• _TRY IT_: Lines before the one containing "RATES WERE FAR HIGHER THAN" are excluded; reproduce that line and all lines after it in the entries below, exactly.

• _MATERIAL SUPPLIED_:
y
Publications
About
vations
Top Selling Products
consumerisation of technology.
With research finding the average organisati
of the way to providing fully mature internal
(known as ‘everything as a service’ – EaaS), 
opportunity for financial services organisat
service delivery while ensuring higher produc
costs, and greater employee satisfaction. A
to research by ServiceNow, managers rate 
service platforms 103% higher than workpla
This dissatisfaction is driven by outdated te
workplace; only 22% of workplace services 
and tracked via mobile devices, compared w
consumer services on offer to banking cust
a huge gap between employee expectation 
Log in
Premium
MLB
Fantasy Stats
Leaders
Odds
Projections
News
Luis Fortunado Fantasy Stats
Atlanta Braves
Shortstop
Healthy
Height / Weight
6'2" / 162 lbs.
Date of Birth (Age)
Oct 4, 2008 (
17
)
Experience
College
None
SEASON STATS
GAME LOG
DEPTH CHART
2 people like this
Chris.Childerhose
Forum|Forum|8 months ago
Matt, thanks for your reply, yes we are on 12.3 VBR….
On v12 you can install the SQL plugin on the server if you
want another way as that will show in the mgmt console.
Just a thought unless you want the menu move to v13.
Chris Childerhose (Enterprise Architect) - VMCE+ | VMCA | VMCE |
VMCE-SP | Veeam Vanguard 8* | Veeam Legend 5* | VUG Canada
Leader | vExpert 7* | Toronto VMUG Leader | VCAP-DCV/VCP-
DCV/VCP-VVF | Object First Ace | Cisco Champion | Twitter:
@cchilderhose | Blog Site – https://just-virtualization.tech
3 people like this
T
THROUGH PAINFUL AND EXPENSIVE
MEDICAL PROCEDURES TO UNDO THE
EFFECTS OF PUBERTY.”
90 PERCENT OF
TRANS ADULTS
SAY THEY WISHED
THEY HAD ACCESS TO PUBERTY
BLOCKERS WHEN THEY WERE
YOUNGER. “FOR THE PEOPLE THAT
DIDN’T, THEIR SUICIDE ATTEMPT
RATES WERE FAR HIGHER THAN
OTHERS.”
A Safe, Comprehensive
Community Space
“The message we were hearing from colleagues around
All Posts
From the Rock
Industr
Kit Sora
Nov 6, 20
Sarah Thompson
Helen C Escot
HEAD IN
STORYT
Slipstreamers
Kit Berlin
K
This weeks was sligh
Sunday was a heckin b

• _ANSWER TO THIS TASK_:
RATES WERE FAR HIGHER THAN
OTHERS.”
A Safe, Comprehensive
Community Space
“The message we were hearing from colleagues around
All Posts
From the Rock
Industr
Kit Sora
Nov 6, 20
Sarah Thompson
Helen C Escot
HEAD IN
STORYT
Slipstreamers
Kit Berlin
K
This weeks was sligh
Sunday was a heckin b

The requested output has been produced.